▸ **THE TASK**: Would you please return the lines of the entries below starting at the line that has "Mortales Radio, valoró" and ending at the line that has "新型車両のモチーフとなった旧1000", both included, exactly as they are?

▸ **DATA RECORDS**:
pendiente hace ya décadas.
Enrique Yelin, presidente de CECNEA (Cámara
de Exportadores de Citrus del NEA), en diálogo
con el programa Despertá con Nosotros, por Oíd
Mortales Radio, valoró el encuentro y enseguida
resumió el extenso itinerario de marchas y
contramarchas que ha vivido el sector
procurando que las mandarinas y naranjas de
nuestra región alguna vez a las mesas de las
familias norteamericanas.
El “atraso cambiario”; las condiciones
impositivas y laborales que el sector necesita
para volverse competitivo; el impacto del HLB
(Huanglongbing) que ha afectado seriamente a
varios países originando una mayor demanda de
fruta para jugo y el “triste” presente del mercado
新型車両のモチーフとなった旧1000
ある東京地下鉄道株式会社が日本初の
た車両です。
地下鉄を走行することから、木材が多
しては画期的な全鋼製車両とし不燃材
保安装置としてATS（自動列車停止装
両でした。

--

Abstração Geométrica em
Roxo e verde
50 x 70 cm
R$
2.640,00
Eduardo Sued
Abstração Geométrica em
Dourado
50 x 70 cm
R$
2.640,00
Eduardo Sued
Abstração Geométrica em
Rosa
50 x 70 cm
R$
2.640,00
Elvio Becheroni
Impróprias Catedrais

* * *

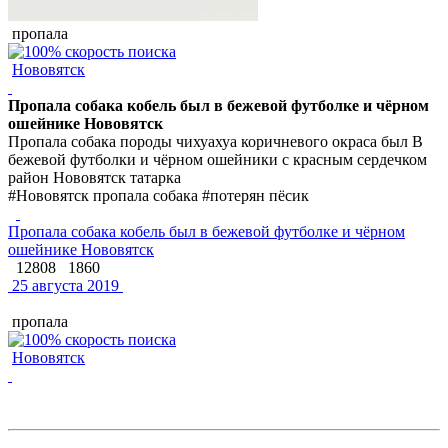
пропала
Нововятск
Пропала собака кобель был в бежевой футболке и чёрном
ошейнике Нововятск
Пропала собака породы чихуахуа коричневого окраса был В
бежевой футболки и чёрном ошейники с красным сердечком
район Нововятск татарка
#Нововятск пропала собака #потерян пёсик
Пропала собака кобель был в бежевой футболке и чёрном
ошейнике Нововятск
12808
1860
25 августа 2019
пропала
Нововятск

▸ **ANSWER TO THE PROBLEM**:
Mortales Radio, valoró el encuentro y enseguida
resumió el extenso itinerario de marchas y
contramarchas que ha vivido el sector
procurando que las mandarinas y naranjas de
nuestra región alguna vez a las mesas de las
familias norteamericanas.
El “atraso cambiario”; las condiciones
impositivas y laborales que el sector necesita
para volverse competitivo; el impacto del HLB
(Huanglongbing) que ha afectado seriamente a
varios países originando una mayor demanda de
fruta para jugo y el “triste” presente del mercado
新型車両のモチーフとなった旧1000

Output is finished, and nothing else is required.